Work task :: Go through the data below. List every line that holds the word "Google".

**** Recorded data

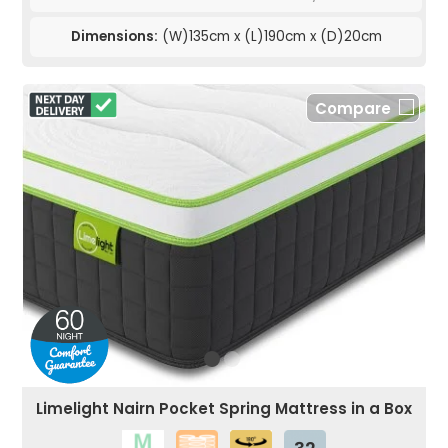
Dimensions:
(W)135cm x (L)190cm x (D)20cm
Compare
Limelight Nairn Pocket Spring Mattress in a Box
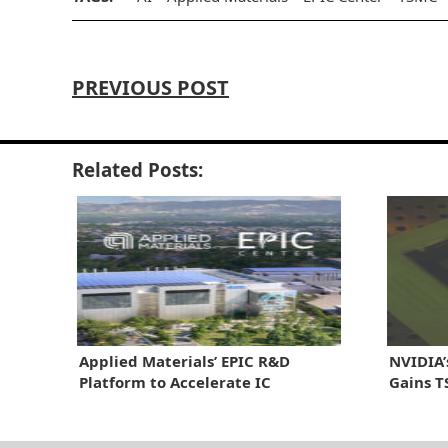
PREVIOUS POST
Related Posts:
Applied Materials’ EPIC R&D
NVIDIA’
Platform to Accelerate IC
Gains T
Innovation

********
**** Recorded data

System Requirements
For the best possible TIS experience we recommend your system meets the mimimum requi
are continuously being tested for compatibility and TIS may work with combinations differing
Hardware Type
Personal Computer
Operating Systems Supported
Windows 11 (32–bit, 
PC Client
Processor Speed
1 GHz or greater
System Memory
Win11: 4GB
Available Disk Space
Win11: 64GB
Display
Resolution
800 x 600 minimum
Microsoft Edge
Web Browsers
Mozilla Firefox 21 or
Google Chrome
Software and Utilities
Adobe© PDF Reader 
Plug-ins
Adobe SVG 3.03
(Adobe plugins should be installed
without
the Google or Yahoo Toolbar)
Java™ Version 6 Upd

********

Answer for the task ::
Google Chrome
the Google or Yahoo Toolbar)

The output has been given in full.